- **WORK TASK**: Every line from the one containing "اسکرچرهای کوچک و دیواری" to the end of the data below should be copied exactly, but pictures should not.
*** Opening DATASET CONTENT ***
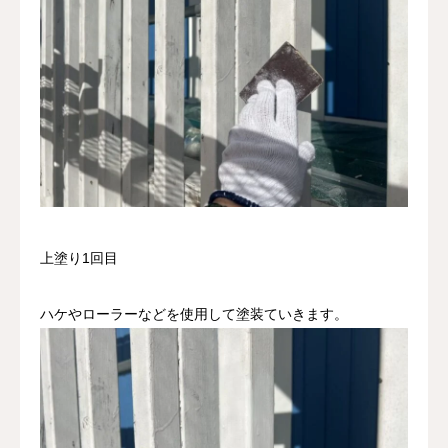
上塗り1回目
ハケやローラーなどを使用して塗装ていきます。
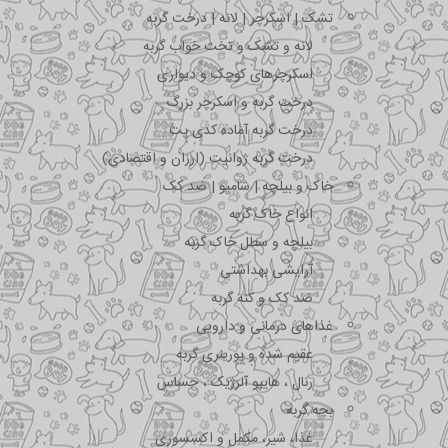
تشک | اسکرچر | لانه | درخت گربه
لانه و تشک و تخت خواب گربه
اسکرچرهای کوچک و دیواری
درخت گربه و اسکرچر بزرگ
درخت گربه آماده کدی پت
درخت گربه ژوانیت (ارزان و اقتصادی)
خاک و بیلچه | شامپو | ضد کک
انواع خاک گربه
بیلچه و سطل خاک گربه
آرایشی بهداشتی
ضد کک و کنه گربه
غذاهای درمانی و دارویی
عقیم شده و یورینری گربه
رنال ، هایپو آلرژیک ، حساس
بچه گربه
غذا، شیر، مکمل و اکسسوری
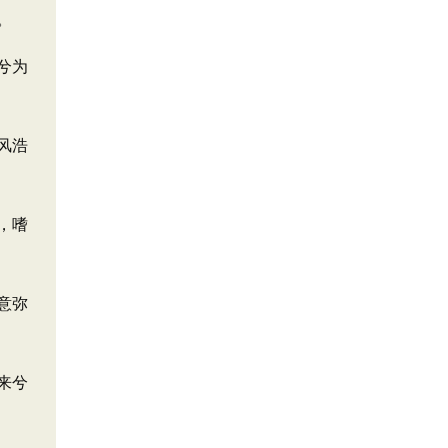
。
兮为
风浩
，嗜
意弥
来兮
*** Closing DATASET CONTENT ***
- **OUTPUT**:
اسکرچرهای کوچک و دیواری
درخت گربه و اسکرچر بزرگ
درخت گربه آماده کدی پت
درخت گربه ژوانیت (ارزان و اقتصادی)
خاک و بیلچه | شامپو | ضد کک
انواع خاک گربه
بیلچه و سطل خاک گربه
آرایشی بهداشتی
ضد کک و کنه گربه
غذاهای درمانی و دارویی
عقیم شده و یورینری گربه
رنال ، هایپو آلرژیک ، حساس
بچه گربه
غذا، شیر، مکمل و اکسسوری
。
兮为
风浩
，嗜
意弥
来兮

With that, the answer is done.